Add in the blueberries and give a quick mix before storing the container in the fridge for 4-6 hours or overnight.
Once ready to eat, I like pairing it with some non-dairy yogurt, granola, and fresh fruit!

07
Coconut Matcha Chia Pudding

Coconut Matcha Chia Pudding

Coconut and matcha are an unbeatable pair when it comes to breakfast.

Recipe:
1/4 cup chia seeds
1/4 cup shredded coconut
1 tbsp ceremonial grade matcha powder
1 cup coconut milk (or sub any non-dairy milk)
1 tbsp agave (or sub sweetener of choice)
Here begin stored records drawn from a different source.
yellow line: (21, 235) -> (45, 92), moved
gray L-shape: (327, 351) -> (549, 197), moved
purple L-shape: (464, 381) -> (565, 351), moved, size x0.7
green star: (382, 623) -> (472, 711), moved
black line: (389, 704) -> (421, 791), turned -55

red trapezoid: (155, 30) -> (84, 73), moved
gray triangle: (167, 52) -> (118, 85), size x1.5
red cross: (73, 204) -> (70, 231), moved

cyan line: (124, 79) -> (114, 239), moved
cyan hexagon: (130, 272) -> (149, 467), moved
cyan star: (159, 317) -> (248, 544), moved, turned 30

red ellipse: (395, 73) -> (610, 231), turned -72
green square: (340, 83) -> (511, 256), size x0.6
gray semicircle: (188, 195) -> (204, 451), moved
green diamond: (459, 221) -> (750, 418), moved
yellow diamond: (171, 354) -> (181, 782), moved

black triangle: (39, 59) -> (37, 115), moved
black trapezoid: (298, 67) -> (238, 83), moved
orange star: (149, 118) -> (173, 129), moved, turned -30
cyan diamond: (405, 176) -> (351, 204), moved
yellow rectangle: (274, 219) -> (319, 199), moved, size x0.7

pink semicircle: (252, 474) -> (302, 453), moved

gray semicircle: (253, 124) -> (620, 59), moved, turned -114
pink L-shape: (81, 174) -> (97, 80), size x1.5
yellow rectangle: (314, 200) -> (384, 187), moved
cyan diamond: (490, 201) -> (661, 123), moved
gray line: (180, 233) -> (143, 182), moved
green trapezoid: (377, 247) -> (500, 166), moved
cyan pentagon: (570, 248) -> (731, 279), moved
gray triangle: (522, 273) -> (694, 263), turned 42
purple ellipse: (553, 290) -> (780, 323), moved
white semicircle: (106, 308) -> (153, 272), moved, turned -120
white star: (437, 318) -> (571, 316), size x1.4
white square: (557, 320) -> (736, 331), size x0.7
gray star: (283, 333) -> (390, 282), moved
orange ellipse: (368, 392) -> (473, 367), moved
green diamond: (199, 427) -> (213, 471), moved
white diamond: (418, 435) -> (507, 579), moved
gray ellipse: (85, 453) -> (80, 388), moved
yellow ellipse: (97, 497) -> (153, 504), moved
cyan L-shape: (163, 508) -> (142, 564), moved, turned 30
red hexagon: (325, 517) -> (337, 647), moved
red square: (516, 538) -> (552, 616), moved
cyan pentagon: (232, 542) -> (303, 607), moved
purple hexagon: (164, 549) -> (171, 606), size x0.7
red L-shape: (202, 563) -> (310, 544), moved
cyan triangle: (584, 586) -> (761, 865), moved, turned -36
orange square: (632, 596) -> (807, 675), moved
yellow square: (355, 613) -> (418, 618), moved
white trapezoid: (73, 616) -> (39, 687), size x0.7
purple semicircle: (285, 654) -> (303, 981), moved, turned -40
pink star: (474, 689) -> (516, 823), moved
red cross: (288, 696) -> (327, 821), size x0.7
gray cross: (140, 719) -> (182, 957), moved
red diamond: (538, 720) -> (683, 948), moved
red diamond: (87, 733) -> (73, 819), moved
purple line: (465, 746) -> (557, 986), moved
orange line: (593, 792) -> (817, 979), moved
In an airtight container, mix together the chia seeds, shredded coconut, and matcha powder.
Add in the coconut milk and sweetener and whisk until well incorporated.
Seal the container and let it sit in the fridge for 4-6 hours or overnight.
If the pudding mixture is a little thick, add extra milk little by little until desired consistency is reached.

08
Mango-Mint Smoothie Bowl

Mango-Mint Smoothie Bowl

Fresh mint will add an instant kick to any smoothie bowl. Try combining with mangoes, bananas, and pineapple for a tropic-inspired bowl.

09
Gluten-Free Oat Pancakes

Gluten-Free Oat Pancakes

Treat yourself to healthy, fluffy pancakes that are refined-sugar-free, gluten-free, oil-free, and dairy-free.

Recipe:
1/2 cup non-dairy milk
2 tsps apple cider vinegar
1 1/4 cup oat flour
1 tsp baking powder
1 tsp baking soda
1 tsp ground cinnamon
2 tbsp maple syrup
1/2 cup applesauce
1 tsp vanilla extract

In a bowl, combine the non-dairy milk and apple cider vinegar and let it sit for 10 minutes. This will act as the "buttermilk".
While the milk is sitting aside, combine the oat flour, baking powder, baking soda, and cinnamon in a bowl. (To make your own oat flour, process rolled oats in a blender until a flour-like consistency has formed.)
Add in the remaining ingredients, including the "buttermilk," and stir until just combined. Do not overstir!
Let the mixture sit for about 5-10 minutes.
On a medium-high heated nonstick pan, spread 1/3 cup of batter onto the pan and let it cook for 2-3 minutes or until edges have become matte. Flip and cook for an additional 2-3 minutes before removing from pan.
Repeat, stack, and enjoy!

10
Golden Oatmeal

Golden Oatmeal

Inspired by the popular golden milk drink, this recipe makes it easy to incorporate turmeric into your diet.

11
Berry & Oats Protein Smoothie

Berry & Oats Protein Smoothie

Feel free to add your choice of protein powder to the smoothie recipe for a protein-packed breakfast.

12
Almost Pad Thai Almond Butter Noodles

Almost Pad Thai Almond Butter Noodles

Substitute the almond butter for any nut or seed butter and try using coconut aminos instead of soy sauce in the recipe for a soy-free version.

13
Vegan Singapore Noodles

Vegan Singapore Noodles

Add in tofu or seitan for a soy-free version of the recipe and you'll have a quick, satiating meal!

14
Korean-Style Lentil Bowl

Korean-Style Lentil Bowl

This recipe requires less then 20 minutes and provides an easy source of protein for vegans.

15
Pasta with Creamy Pumpkin Sauce

Pasta with Creamy Pumpkin Sauce

With as few as six ingredients, this will be your next go-to dinner for lazy nights.